Breaking down a large Word document for sharing

Started by Alexander Deliyannis on 12/1/2009
Alexander Deliyannis 12/1/2009 7:11 pm
The concept of what I am need to do seems simple enough, yet for the life of me I am unable to think of a tool to do it. I am surprised myself that I haven't needed to do something like this before.

Here's the deal. I have a 150+ page document describing a large number of project tasks my team are working on. The document has become too cumbersome to move around, especially since several people may need to update their specific tasks concurrently.

So my idea is to break the document down to small units, each describing a single task. The question is: is there some tool to do this automatically?

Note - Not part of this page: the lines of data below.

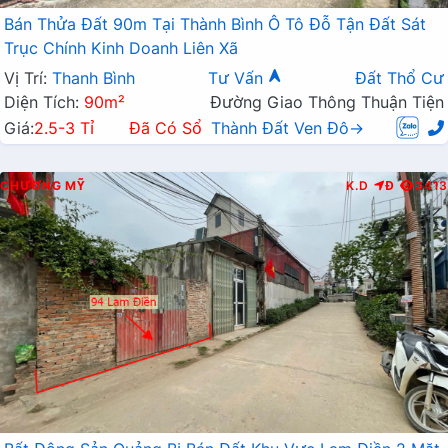
Bán Thửa Đất 90m Tại Thành Bình Ô Tô Đỗ Tận Đất Sát
Trục Chính Kinh Doanh Liên Xã
Vị Trí:
Thanh Bình
Tư Vấn
Đất Thổ Cư
Diện Tích:
90m²
Đường Giao Thông Thuận Tiện
Giá:
2.5-3 Tỉ
Đã Có Sổ
Thành Đất Ven Đô→
CHƯƠNG MỸ
K.D
Đ
3413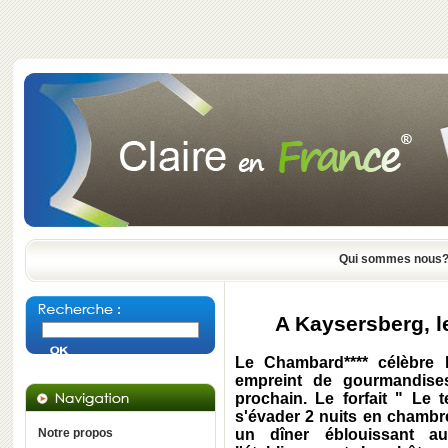
Qui sommes nous
A Kaysersberg, le
Le Chambard**** célèbre l
empreint de gourmandises
prochain. Le forfait
" Le t
s'évader 2 nuits en chambre
Notre propos
un dîner éblouissant a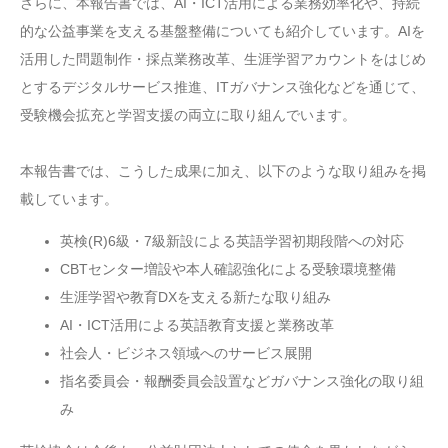
さらに、本報告書では、AI・ICT活用による業務効率化や、持続
的な公益事業を支える基盤整備についても紹介しています。AIを
活用した問題制作・採点業務改革、生涯学習アカウントをはじめ
とするデジタルサービス推進、ITガバナンス強化などを通じて、
受験機会拡充と学習支援の両立に取り組んでいます。
本報告書では、こうした成果に加え、以下のような取り組みを掲
載しています。
英検(R)6級・7級新設による英語学習初期段階への対応
CBTセンター増設や本人確認強化による受験環境整備
生涯学習や教育DXを支える新たな取り組み
AI・ICT活用による英語教育支援と業務改革
社会人・ビジネス領域へのサービス展開
指名委員会・報酬委員会設置などガバナンス強化の取り組
み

Most tasks take up a single page, but some take more. I wouldn't mind doing manually the long ones. I also wouldn't mind if my imaginary tool (for example, a Word macro) needed some kind of separator to mark the start of each new section.

But with all the time and money I have invested in information managers, I hate to think I will have to do the whole process by hand. Also, I am quite certain I will want to do this in the future again, so I would happily invest in a tool that facilitates such tasks; then there's CRIMP as an additional incentive..


Stephen Zeoli 12/1/2009 7:51 pm
Hi, Alexander,

If I correctly interpreting what you are looking for, I think you will find that Zoot can do this just fine. It will work especially well if each of the new extracted documents already start with the same text. For instance, if the start of each task has the text "Task: XXXXX" where "XXXXX" is the variable. If this is the case, just use the file import wizard in Zoot (accessible via the import option of the file menu). After selecting the file you want to import (and it works with .doc files), select "Import delimited file (other)" and set Task: as the extract delimiter. Then pick the database in which you want to import the files. Then determine whether you want to use an existing folder or create a new one to hold the imported items. After you click "finish" a dialog box that allows you to set the extract delimiter (in this case Task:) and a subject delimiter, can be the same delimiter or another. Then click OK. It's like magic! And, if you've got fields that end in a colon, you can now create columns for viewing your information in a table. It's quite brilliant, really.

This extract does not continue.